Potential applications in drug design and virtual screening
Commenting on the significance of their research, Prof Zhang, Senior Principal Investigator at CSI Singapore and corresponding author of the study, highlighted, "Our primary goal for this study is to bridge the gap between the scarcity of experimental RNA structures and the increasing demand of the RNA biology field and drug industry. In this regard, high-confident DRfold models can be used as a starting point to guide the RNA drug design and virtual screening, or to help elucidate the biological functions of the RNA molecules in cells."
"Considering the potency and effectiveness of mRNA vaccines in combating pandemics, tools such as DRfold play a crucial role in predicting and optimising RNA structures and the stability of vaccines. Furthermore, these tools can be used to study the biological functions of RNAs, particularly non-coding RNAs, and design novel RNA experiments using predicted models which follow the sequence-to-structure-to-function paradigm," Prof Zhang added.

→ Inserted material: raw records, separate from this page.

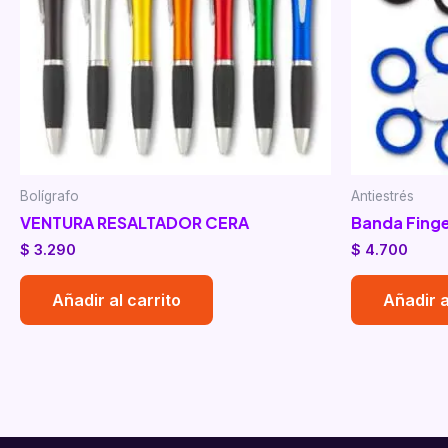
Bolígrafo
Antiestrés
VENTURA RESALTADOR CERA
Banda Finge
$
3.290
$
4.700
Añadir al carrito
Añadir a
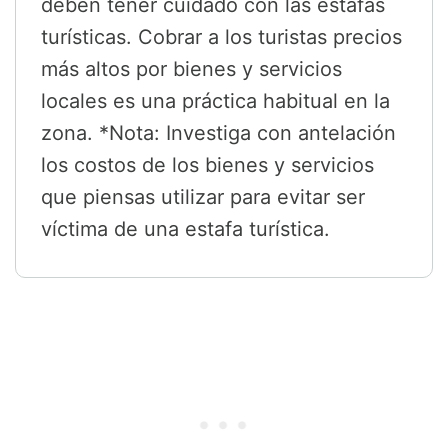
deben tener cuidado con las estafas
turísticas. Cobrar a los turistas precios
más altos por bienes y servicios
locales es una práctica habitual en la
zona. *Nota: Investiga con antelación
los costos de los bienes y servicios
que piensas utilizar para evitar ser
víctima de una estafa turística.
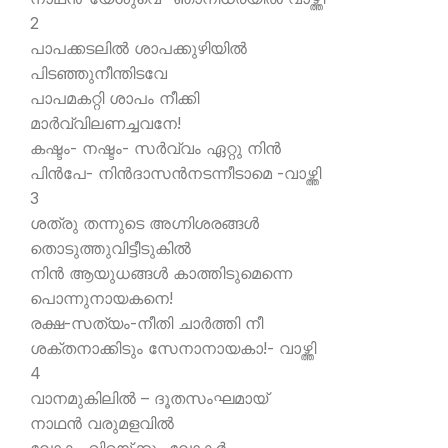
2
പാപക്കടലില്‍ ശാപക്കുഴിയില്‍
പിടഞ്ഞുനീന്തിടവേ
പാപമകറ്റി ശാപം നീക്കി
മാര്‍വ്വിലണച്ചവനേ!
കഷ്ടം- നഷ്ടം- സര്‍വ്വം ഏറ്റു നിന്‍
പിന്‍പേ- നിന്‍ദാസന്‍നടന്നീടാമെ -വാഴ്ത്തി
3
ശത്രു തന്നുടെ അഗ്നിശരങ്ങള്‍
തൊടുത്തുവിട്ടീടുകില്‍
നിന്‍ ആയുധങ്ങള്‍ കാത്തിടുമെന്നെ
പൊന്നുനായകനെ!
രക്ഷ-സത്യം-നീതി ചാര്‍ത്തി നീ
ശക്തനാക്കിടും സേനാനായകാ!- വാഴ്ത്തി
4
വാനമുകിലില്‍ – ദൂതസംഘമായ്
നാഥന്‍ വരുമളവില്‍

The group has opened the source codes of DRfold to the public community via their webpage: https://zhanggroup.org/DRfold. Its high scalability and open-source framework render it incredibly flexible and applicable for solving other related problems, such as RNA-protein interaction modelling.
Next steps
Moving forward, the team envisions extending their AI strategy to encompass protein-RNA interactions, an area where reliable AI approaches for high-quality protein-RNA complex structure prediction are currently absent. Such tools are highly relevant for RNA function annotation and RNA drug discovery.
In addition, the team hopes to further improve DRfold's accuracy in single-chain RNA structure prediction. One of the inherent barriers stems from the limited availability of experimental RNA structures, which impacts the accuracy of the deep learning models, especially for large-sized RNAs (approximately more than 200 nucleotides). Novel strategies and ideas are needed to break through the bottleneck of high-accuracy RNA structure predictions, and the researchers are currently working on it with encouraging progress.